23
Jan25
Patrícia
A leitora que há em mim leu esta crónica do Henrique Raposo com imensa vontade de concordar. No geral concordo, é uma tragédia que os rapazes leiam pouco e não diversifiquem as suas leituras (podemos dizer o mesmo das raparigas, no entanto, apesar das diferenças de géneros preferidos por ambos). Concordemos por isso que se lê pouco e isso é uma tragédia.
Mas foi este parágrafo que me incomodou:
A compaixão, uma caraterística desprezada pelo trumpismo e vista como “fraqueza” pelos arautos da masculinidade à antiga, ui ui, que machos!, não é necessariamente natural na mente humana, não é um impulso, é um treino mental, é um hábito civilizacional que se faz sobretudo através da leitura de romance. A leitura de um romance é a forma mais próxima que temos de viver outras vidas, de sentir e perceber outros meios e outros pontos de vista.
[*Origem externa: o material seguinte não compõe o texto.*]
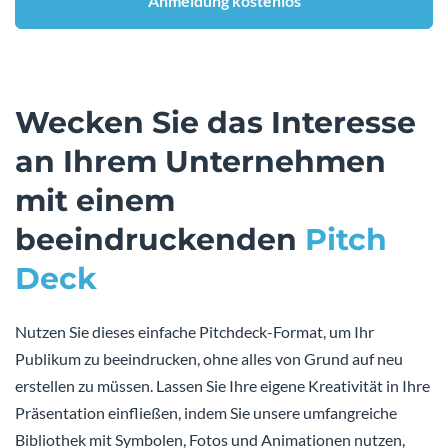
Anmeldung kostenlos
Wecken Sie das Interesse
an Ihrem Unternehmen
mit einem
beeindruckenden
Pitch
Deck
Nutzen Sie dieses einfache Pitchdeck-Format, um Ihr
Publikum zu beeindrucken, ohne alles von Grund auf neu
erstellen zu müssen. Lassen Sie Ihre eigene Kreativität in Ihre
Präsentation einfließen, indem Sie unsere umfangreiche
Bibliothek mit Symbolen, Fotos und Animationen nutzen,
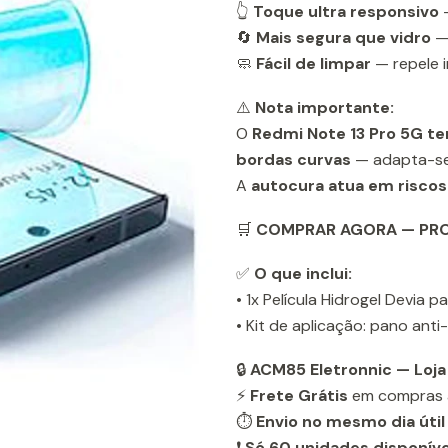
👆
Toque ultra responsivo
—
🔄
Mais segura que vidro
— 
🧼
Fácil de limpar
— repele i
⚠️
Nota importante:
O
Redmi Note 13 Pro 5G te
bordas curvas
— adapta-se 
A
autocura atua em riscos
🛒
COMPRAR AGORA — PROT
✅
O que inclui:
• 1x Película Hidrogel Devia 
• Kit de aplicação: pano anti
🔒
ACM85 Eletronnic — Loja
⚡
Frete Grátis
em compras 
⏱️
Envio no mesmo dia útil
❗
Só 60 unidades disponíve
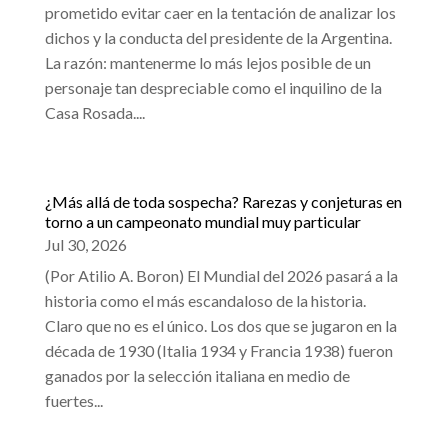
prometido evitar caer en la tentación de analizar los
dichos y la conducta del presidente de la Argentina.
La razón: mantenerme lo más lejos posible de un
personaje tan despreciable como el inquilino de la
Casa Rosada....
¿Más allá de toda sospecha? Rarezas y conjeturas en
torno a un campeonato mundial muy particular
Jul 30, 2026
(Por Atilio A. Boron) El Mundial del 2026 pasará a la
historia como el más escandaloso de la historia.
Claro que no es el único. Los dos que se jugaron en la
década de 1930 (Italia 1934 y Francia 1938) fueron
ganados por la selección italiana en medio de
fuertes...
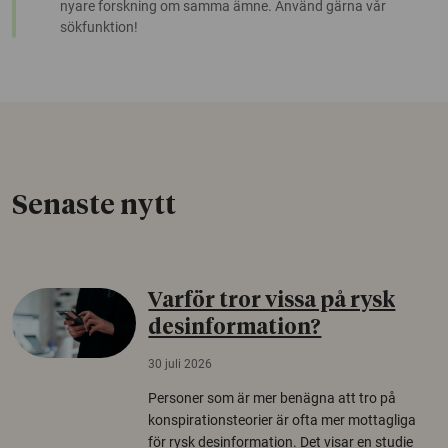
nyare forskning om samma ämne. Använd gärna vår
sökfunktion!
Senaste nytt
Varför tror vissa på rysk
desinformation?
30 juli 2026
Personer som är mer benägna att tro på
konspirationsteorier är ofta mer mottagliga
för rysk desinformation. Det visar en studie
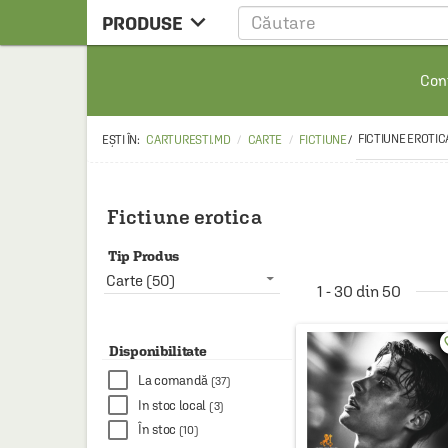

PRODUSE
CARTE
Cont
CARTE STRAINA
CARTE RUSA
FICTIUNE EROTIC
CARTURESTI.MD
CARTE
FICTIUNE
/
RAFTURI ALESE
MANGA
Fictiune erotica
SCOLARESTI
Tip Produs
MUZICA
Carte (50)
1 - 30 din 50
HOME & DECO
favo
FILM
Disponibilitate
La comandă
(37)
PAPETARIE
In stoc local
(3)
CEAI & ACCESORII
În stoc
(10)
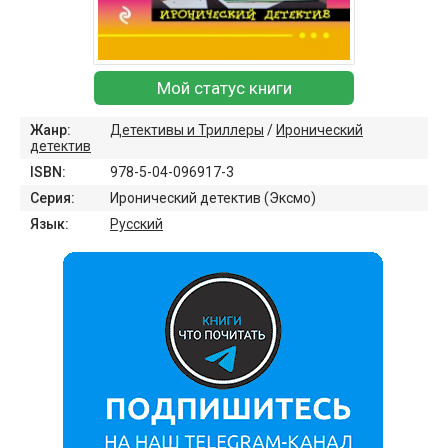
Мой статус книги
Жанр:
Детективы и Триллеры
/
Иронический
детектив
ISBN:
978-5-04-096917-3
Серия:
Иронический детектив (Эксмо)
Язык:
Русский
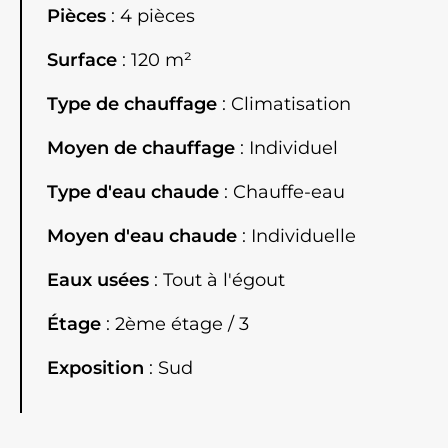
Pièces
4 pièces
Surface
120 m²
Type de chauffage
Climatisation
Moyen de chauffage
Individuel
Type d'eau chaude
Chauffe-eau
Moyen d'eau chaude
Individuelle
Eaux usées
Tout à l'égout
Étage
2ème étage / 3
Exposition
Sud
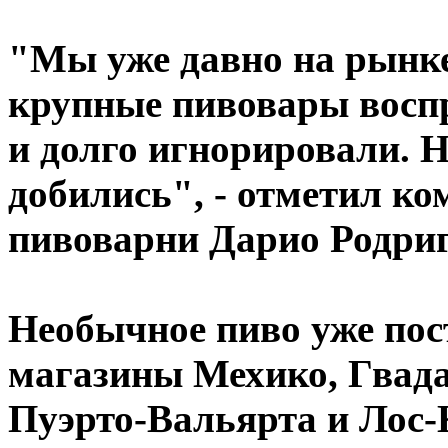
"Мы уже давно на рынке
крупные пивовары воспр
и долго игнорировали. Н
добились", - отметил к
пивоварни Дарио Родриг
Необычное пиво уже пос
магазины Мехико, Гвада
Пуэрто-Вальярта и Лос-К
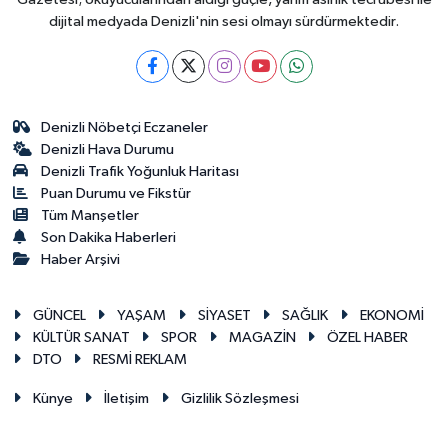
dijital medyada Denizli'nin sesi olmayı sürdürmektedir.
Denizli Nöbetçi Eczaneler
Denizli Hava Durumu
Denizli Trafik Yoğunluk Haritası
Puan Durumu ve Fikstür
Tüm Manşetler
Son Dakika Haberleri
Haber Arşivi
GÜNCEL
YAŞAM
SİYASET
SAĞLIK
EKONOMİ
KÜLTÜR SANAT
SPOR
MAGAZİN
ÖZEL HABER
DTO
RESMİ REKLAM
Künye
İletişim
Gizlilik Sözleşmesi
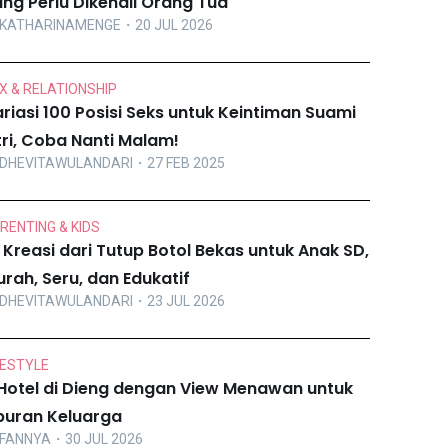
ng Perlu Dikenali Orang Tua
KATHARINAMENGE
・20 JUL 2026
X & RELATIONSHIP
riasi 100 Posisi Seks untuk Keintiman Suami
tri, Coba Nanti Malam!
DHEVITAWULANDARI
・27 FEB 2025
RENTING & KIDS
 Kreasi dari Tutup Botol Bekas untuk Anak SD,
rah, Seru, dan Edukatif
DHEVITAWULANDARI
・23 JUL 2026
FESTYLE
Hotel di Dieng dengan View Menawan untuk
buran Keluarga
FANNYA
・30 JUL 2026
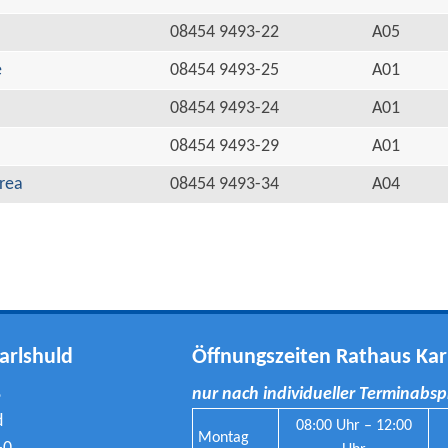
08454 9493-22
A05
e
08454 9493-25
A01
08454 9493-24
A01
08454 9493-29
A01
rea
08454 9493-34
A04
arlshuld
Öffnungszeiten Rathaus Kar
8
nur nach individueller Terminabs
d
08:00 Uhr – 12:00
Montag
Incomodou-me porque o acho redutor e característico de uma superioridade moral da qual me quero afastar. A compaixão não se treina através da leitura. Não digo que a leitura não possa dar uma ajuda, que dá, na capacidade de nos pormos no lugar do outro, no conhecimento de outras culturas, de outras formas de vida, de aceitar a diferença. A leitura é fundamental em tanta coisa e também aí, nesse papel de empatia e aceitação da diversidade. Mas daí a dizer que que é sobretudo através da leitura que nos treinamos para a compaixão vai uma enorme diferença. Pior, acreditar nisso parece-me uma excelente forma de nos sentirmos bem connosco sem fazer, na prática, a ponta dum corno pelos outros.
Concordo com o HR na importância que características como a compaixão, a gentileza, a empatia, a bondade são das mais importantes que qualquer um de nós pode ter mas acredito que nascem muito mais da educação (que não se inicia nem se esgota na leitura) e do contacto com a bondade, a compaixão, a gentileza e empatia que nas páginas de um livro. É para mim assustador pensar que uma criança só tenha contacto com estas características através das palavras escritas.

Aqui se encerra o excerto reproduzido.